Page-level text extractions
# # # # #
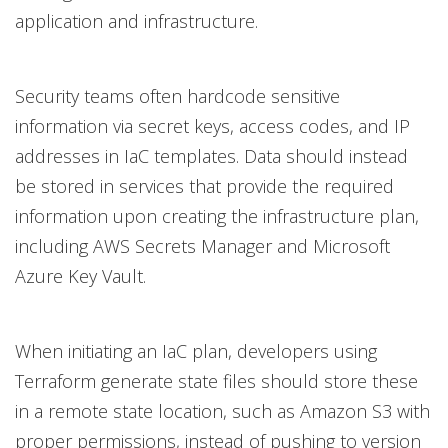
application and infrastructure.
Security teams often hardcode sensitive
information via secret keys, access codes, and IP
addresses in IaC templates. Data should instead
be stored in services that provide the required
information upon creating the infrastructure plan,
including AWS Secrets Manager and Microsoft
Azure Key Vault.
When initiating an IaC plan, developers using
Terraform generate state files should store these
in a remote state location, such as Amazon S3 with
proper permissions, instead of pushing to version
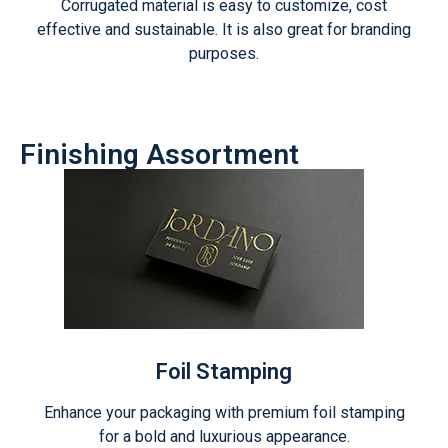
Corrugated material is easy to customize, cost
effective and sustainable. It is also great for branding
purposes.
Finishing Assortment
Foil Stamping
Enhance your packaging with premium foil stamping
for a bold and luxurious appearance.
# # # # #
Because only the text is wanted, repeat all the entries exactly and leave out the pictures.

application and infrastructure.
Security teams often hardcode sensitive
information via secret keys, access codes, and IP
addresses in IaC templates. Data should instead
be stored in services that provide the required
information upon creating the infrastructure plan,
including AWS Secrets Manager and Microsoft
Azure Key Vault.
When initiating an IaC plan, developers using
Terraform generate state files should store these
in a remote state location, such as Amazon S3 with
proper permissions, instead of pushing to version
Corrugated material is easy to customize, cost
effective and sustainable. It is also great for branding
purposes.
Finishing Assortment
Foil Stamping
Enhance your packaging with premium foil stamping
for a bold and luxurious appearance.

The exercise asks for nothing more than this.